= The Sugar Babies =

2007 documentary film

The Sugar Babies is a 2007 feature-length documentary film about exploitation in the sugar plantations of the Dominican Republic. The film, narrated by Edwidge Danticat, explores how the descendants of African slaves, are trafficked from Haiti to live and work in inhumane conditions akin to modern day slavery.

==Production==
The Sugar Babies was shot on location in the Dominican Republic, Haiti, England, and the United States. The 99-minute film is originally in Spanish, French and Creole and sub-titled in English, and produced by the Hope, Courage and Justice Project of New Orleans, the Human Rights Foundation of New York, and the former Siren Studios of Miami.

The film was written, shot, produced, and directed by Amy Serrano. Its executive producer is Claudia Chiesi, its producer is Thor Halvorssen, Constance Haqq is co-producer and Salvador Longoria and Tico Pujals are associate producers. The film was edited by Jason Ocasio and scored by Bill Cruz.

==Release==
The film officially premiered at the Montreal International Haitian Film Festival, but preview screenings in Paris and Miami led to heated controversy.

The Miami screening of the film, which included many members of the Hispanic media of South Florida and from the Dominican Republic, was the subject of a cease and desist order one hour before the time of screening, as well as a bribery scandal when several radio producers came forward to state that Dominican diplomats had offered them bribes to disrupt the screening and give the film a bad review.
The Paris screening of the film was also the subject of a sabotage attempt.

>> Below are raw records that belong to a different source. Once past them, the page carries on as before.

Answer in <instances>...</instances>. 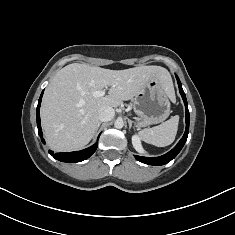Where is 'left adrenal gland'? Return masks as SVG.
<instances>
[{
	"instance_id": "left-adrenal-gland-1",
	"label": "left adrenal gland",
	"mask_w": 235,
	"mask_h": 235,
	"mask_svg": "<svg viewBox=\"0 0 235 235\" xmlns=\"http://www.w3.org/2000/svg\"><path fill=\"white\" fill-rule=\"evenodd\" d=\"M127 120H128V124H129V130H130L132 127V121L129 118H127Z\"/></svg>"
}]
</instances>
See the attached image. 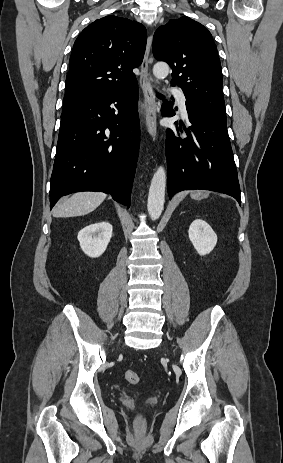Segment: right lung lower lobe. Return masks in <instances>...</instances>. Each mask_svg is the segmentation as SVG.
I'll return each mask as SVG.
<instances>
[{"label": "right lung lower lobe", "instance_id": "obj_1", "mask_svg": "<svg viewBox=\"0 0 283 463\" xmlns=\"http://www.w3.org/2000/svg\"><path fill=\"white\" fill-rule=\"evenodd\" d=\"M137 103L134 83L62 112L50 208L80 191L105 192L130 205L140 141Z\"/></svg>", "mask_w": 283, "mask_h": 463}]
</instances>
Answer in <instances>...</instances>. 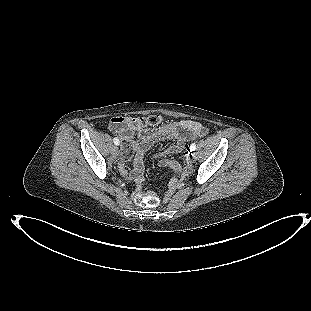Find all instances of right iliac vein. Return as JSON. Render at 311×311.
I'll return each mask as SVG.
<instances>
[{"label": "right iliac vein", "mask_w": 311, "mask_h": 311, "mask_svg": "<svg viewBox=\"0 0 311 311\" xmlns=\"http://www.w3.org/2000/svg\"><path fill=\"white\" fill-rule=\"evenodd\" d=\"M112 154L114 155V156H117L118 155V147L117 146H114L113 148H112Z\"/></svg>", "instance_id": "1"}]
</instances>
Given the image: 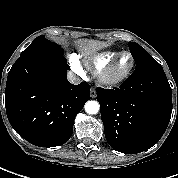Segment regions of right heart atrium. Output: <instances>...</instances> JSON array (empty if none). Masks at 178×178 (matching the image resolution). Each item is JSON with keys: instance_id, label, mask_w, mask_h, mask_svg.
Segmentation results:
<instances>
[{"instance_id": "d8ad5b80", "label": "right heart atrium", "mask_w": 178, "mask_h": 178, "mask_svg": "<svg viewBox=\"0 0 178 178\" xmlns=\"http://www.w3.org/2000/svg\"><path fill=\"white\" fill-rule=\"evenodd\" d=\"M71 63H72L73 66H75V67L77 66L76 60L74 58L71 59Z\"/></svg>"}]
</instances>
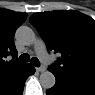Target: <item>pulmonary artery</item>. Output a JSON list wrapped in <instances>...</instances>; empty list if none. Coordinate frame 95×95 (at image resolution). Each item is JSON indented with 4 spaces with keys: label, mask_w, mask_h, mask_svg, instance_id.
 <instances>
[{
    "label": "pulmonary artery",
    "mask_w": 95,
    "mask_h": 95,
    "mask_svg": "<svg viewBox=\"0 0 95 95\" xmlns=\"http://www.w3.org/2000/svg\"><path fill=\"white\" fill-rule=\"evenodd\" d=\"M35 51L41 60L46 64H53L54 58L49 55L45 49V45L41 40H38L35 44Z\"/></svg>",
    "instance_id": "pulmonary-artery-1"
}]
</instances>
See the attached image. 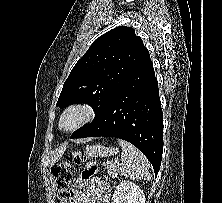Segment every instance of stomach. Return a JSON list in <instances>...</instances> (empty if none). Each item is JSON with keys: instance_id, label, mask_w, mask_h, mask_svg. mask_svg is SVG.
<instances>
[{"instance_id": "0dacf381", "label": "stomach", "mask_w": 222, "mask_h": 203, "mask_svg": "<svg viewBox=\"0 0 222 203\" xmlns=\"http://www.w3.org/2000/svg\"><path fill=\"white\" fill-rule=\"evenodd\" d=\"M115 153L114 148L105 147L101 145H94V146H88L86 148V155L91 157H97V156H111Z\"/></svg>"}]
</instances>
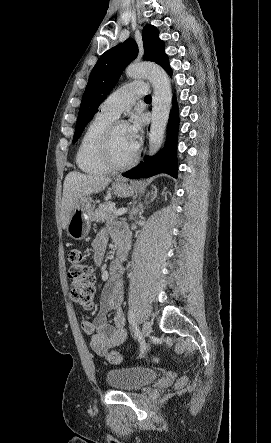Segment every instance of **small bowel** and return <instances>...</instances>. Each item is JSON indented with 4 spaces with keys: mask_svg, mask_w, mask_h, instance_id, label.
Instances as JSON below:
<instances>
[{
    "mask_svg": "<svg viewBox=\"0 0 271 443\" xmlns=\"http://www.w3.org/2000/svg\"><path fill=\"white\" fill-rule=\"evenodd\" d=\"M107 245L105 234H99L93 241V259L95 264H101ZM122 266L120 261H115L110 267V281L105 286L100 308L93 321L82 320L81 328L89 335L91 348L104 354L110 348L121 345L127 336L126 321L123 313V289L120 283ZM113 313V322H108V314Z\"/></svg>",
    "mask_w": 271,
    "mask_h": 443,
    "instance_id": "obj_1",
    "label": "small bowel"
}]
</instances>
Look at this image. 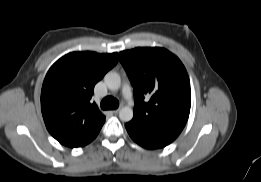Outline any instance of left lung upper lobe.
Instances as JSON below:
<instances>
[{
	"label": "left lung upper lobe",
	"instance_id": "left-lung-upper-lobe-1",
	"mask_svg": "<svg viewBox=\"0 0 261 182\" xmlns=\"http://www.w3.org/2000/svg\"><path fill=\"white\" fill-rule=\"evenodd\" d=\"M120 61L134 88V117L129 122L140 133L175 140L190 113L191 89L187 71L164 48L122 51Z\"/></svg>",
	"mask_w": 261,
	"mask_h": 182
}]
</instances>
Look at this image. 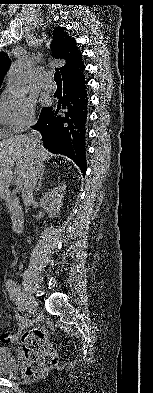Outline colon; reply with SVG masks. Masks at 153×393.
<instances>
[{
  "label": "colon",
  "instance_id": "5ec220e1",
  "mask_svg": "<svg viewBox=\"0 0 153 393\" xmlns=\"http://www.w3.org/2000/svg\"><path fill=\"white\" fill-rule=\"evenodd\" d=\"M21 344L25 356L31 361V374L38 375L56 364V354L47 342L44 330L32 329L24 332Z\"/></svg>",
  "mask_w": 153,
  "mask_h": 393
}]
</instances>
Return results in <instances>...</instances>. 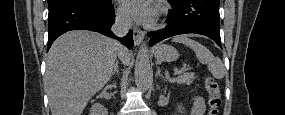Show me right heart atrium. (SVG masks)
Wrapping results in <instances>:
<instances>
[{
	"label": "right heart atrium",
	"instance_id": "right-heart-atrium-1",
	"mask_svg": "<svg viewBox=\"0 0 285 115\" xmlns=\"http://www.w3.org/2000/svg\"><path fill=\"white\" fill-rule=\"evenodd\" d=\"M117 18H118V20H119L120 22H122V23H126V22L129 21L128 15H127L124 11H122V10H119V11L117 12Z\"/></svg>",
	"mask_w": 285,
	"mask_h": 115
}]
</instances>
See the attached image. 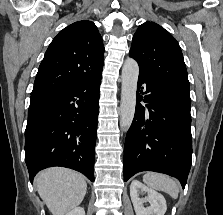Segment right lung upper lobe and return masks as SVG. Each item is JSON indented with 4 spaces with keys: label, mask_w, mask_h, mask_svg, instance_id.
Listing matches in <instances>:
<instances>
[{
    "label": "right lung upper lobe",
    "mask_w": 223,
    "mask_h": 215,
    "mask_svg": "<svg viewBox=\"0 0 223 215\" xmlns=\"http://www.w3.org/2000/svg\"><path fill=\"white\" fill-rule=\"evenodd\" d=\"M104 46L95 24L75 22L53 39L40 64L31 97L49 96L102 72Z\"/></svg>",
    "instance_id": "1"
}]
</instances>
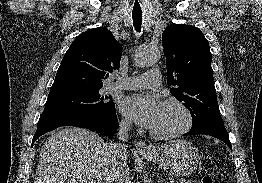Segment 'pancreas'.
Here are the masks:
<instances>
[{"label":"pancreas","mask_w":262,"mask_h":183,"mask_svg":"<svg viewBox=\"0 0 262 183\" xmlns=\"http://www.w3.org/2000/svg\"><path fill=\"white\" fill-rule=\"evenodd\" d=\"M177 183H190V182H188V181H185V180H180L179 182H177Z\"/></svg>","instance_id":"cf45deb5"}]
</instances>
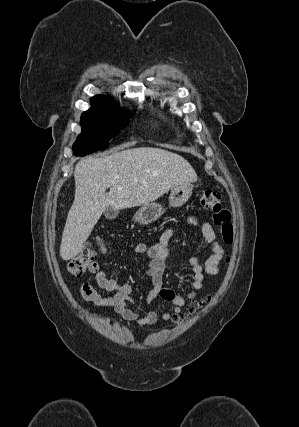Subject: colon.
Listing matches in <instances>:
<instances>
[{
    "label": "colon",
    "instance_id": "5ec220e1",
    "mask_svg": "<svg viewBox=\"0 0 299 427\" xmlns=\"http://www.w3.org/2000/svg\"><path fill=\"white\" fill-rule=\"evenodd\" d=\"M200 205L213 215V221L218 227V232L222 240L230 245L233 243L234 231L232 225V216L229 209L223 206L221 195L213 190L207 189L200 196ZM105 250V244L102 239L85 248L78 255L68 261L67 270L73 277H81L92 265L95 257ZM203 302L194 305L190 312H195L203 306Z\"/></svg>",
    "mask_w": 299,
    "mask_h": 427
}]
</instances>
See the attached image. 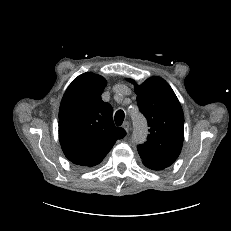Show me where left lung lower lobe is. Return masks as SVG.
Returning <instances> with one entry per match:
<instances>
[{"mask_svg":"<svg viewBox=\"0 0 231 231\" xmlns=\"http://www.w3.org/2000/svg\"><path fill=\"white\" fill-rule=\"evenodd\" d=\"M147 167V166H146ZM149 168V167H148ZM150 169H153V170H162V169H157V168H150Z\"/></svg>","mask_w":231,"mask_h":231,"instance_id":"obj_1","label":"left lung lower lobe"}]
</instances>
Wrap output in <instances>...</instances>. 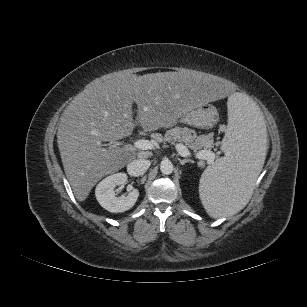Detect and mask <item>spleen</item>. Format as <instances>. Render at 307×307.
<instances>
[{
    "mask_svg": "<svg viewBox=\"0 0 307 307\" xmlns=\"http://www.w3.org/2000/svg\"><path fill=\"white\" fill-rule=\"evenodd\" d=\"M267 142L268 133L255 103L242 94L230 96L225 156L203 172L199 184L201 202L211 217L233 215L249 202L267 158Z\"/></svg>",
    "mask_w": 307,
    "mask_h": 307,
    "instance_id": "1",
    "label": "spleen"
}]
</instances>
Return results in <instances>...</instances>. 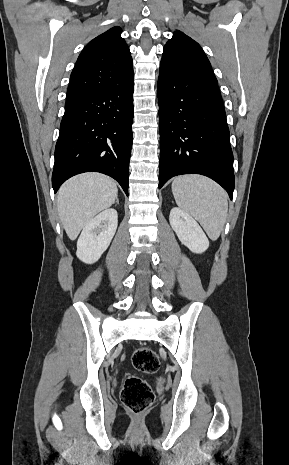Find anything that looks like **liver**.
I'll list each match as a JSON object with an SVG mask.
<instances>
[{
	"instance_id": "liver-1",
	"label": "liver",
	"mask_w": 289,
	"mask_h": 465,
	"mask_svg": "<svg viewBox=\"0 0 289 465\" xmlns=\"http://www.w3.org/2000/svg\"><path fill=\"white\" fill-rule=\"evenodd\" d=\"M118 195L116 183L99 173H84L65 182L58 191V214L71 240L99 212L114 204Z\"/></svg>"
}]
</instances>
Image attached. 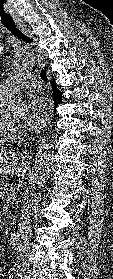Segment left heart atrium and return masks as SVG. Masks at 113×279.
Wrapping results in <instances>:
<instances>
[{"instance_id":"obj_1","label":"left heart atrium","mask_w":113,"mask_h":279,"mask_svg":"<svg viewBox=\"0 0 113 279\" xmlns=\"http://www.w3.org/2000/svg\"><path fill=\"white\" fill-rule=\"evenodd\" d=\"M51 116V104L46 97L34 96L26 106L23 125L29 130H40L46 126Z\"/></svg>"}]
</instances>
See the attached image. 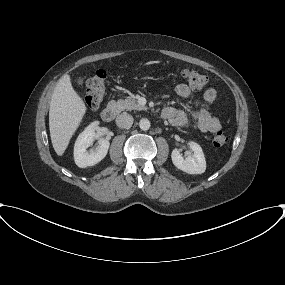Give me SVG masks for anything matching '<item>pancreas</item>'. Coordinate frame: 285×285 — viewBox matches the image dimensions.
Wrapping results in <instances>:
<instances>
[{"label":"pancreas","mask_w":285,"mask_h":285,"mask_svg":"<svg viewBox=\"0 0 285 285\" xmlns=\"http://www.w3.org/2000/svg\"><path fill=\"white\" fill-rule=\"evenodd\" d=\"M110 103L113 105L116 112L146 109V107L139 105L135 99H120L118 101H111Z\"/></svg>","instance_id":"cf45deb5"}]
</instances>
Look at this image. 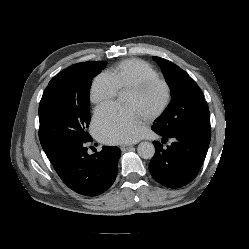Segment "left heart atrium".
<instances>
[{
    "mask_svg": "<svg viewBox=\"0 0 249 249\" xmlns=\"http://www.w3.org/2000/svg\"><path fill=\"white\" fill-rule=\"evenodd\" d=\"M93 128L97 138L108 144H120L139 139L143 134L142 118L131 107L116 104L96 109Z\"/></svg>",
    "mask_w": 249,
    "mask_h": 249,
    "instance_id": "39dd6f15",
    "label": "left heart atrium"
}]
</instances>
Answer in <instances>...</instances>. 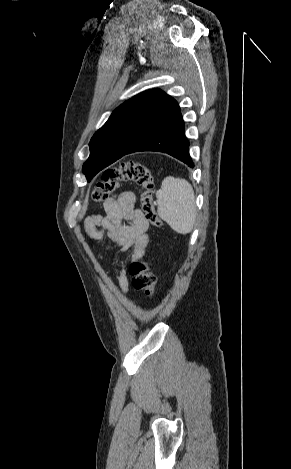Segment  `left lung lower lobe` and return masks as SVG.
<instances>
[{"instance_id":"0a47b994","label":"left lung lower lobe","mask_w":291,"mask_h":469,"mask_svg":"<svg viewBox=\"0 0 291 469\" xmlns=\"http://www.w3.org/2000/svg\"><path fill=\"white\" fill-rule=\"evenodd\" d=\"M188 147L189 141L185 136L184 121L180 108L178 107L165 122L149 132L128 151L115 159L118 160L124 155L134 152L157 151L167 153L193 168L194 164L190 157Z\"/></svg>"}]
</instances>
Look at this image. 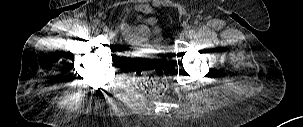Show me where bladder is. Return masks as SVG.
Masks as SVG:
<instances>
[{"instance_id":"obj_1","label":"bladder","mask_w":303,"mask_h":127,"mask_svg":"<svg viewBox=\"0 0 303 127\" xmlns=\"http://www.w3.org/2000/svg\"><path fill=\"white\" fill-rule=\"evenodd\" d=\"M157 25H155V24H152L151 25V28H152V30L154 31V32H157L158 31V34H157V36L158 37H160L161 36V34H162V32L161 31H159V30H157ZM135 31H136V33H137V35H139V36H141V35H143L142 34V26L141 27H136V29H132L131 31L129 30V29H127V33L128 32H131V33H133V34H135Z\"/></svg>"}]
</instances>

The film was an "Official Selection" at Unifem's Through Women's Eyes Film Festival, the New Orleans International Human Rights Film Festival, and the Buffalo Niagara Film Festival. It was also an "Official Selection" at both the Miami International Film Festival and the Women's International Film Festival, but was withdrawn from both South Florida festivals, ostensibly due to pressure from the sugar industry.

The Sugar Babies won the Jury Prize for Best Documentary at the Delray Beach Film Festival, was screened in film festivals and educational venues, and toured with Amnesty International in France.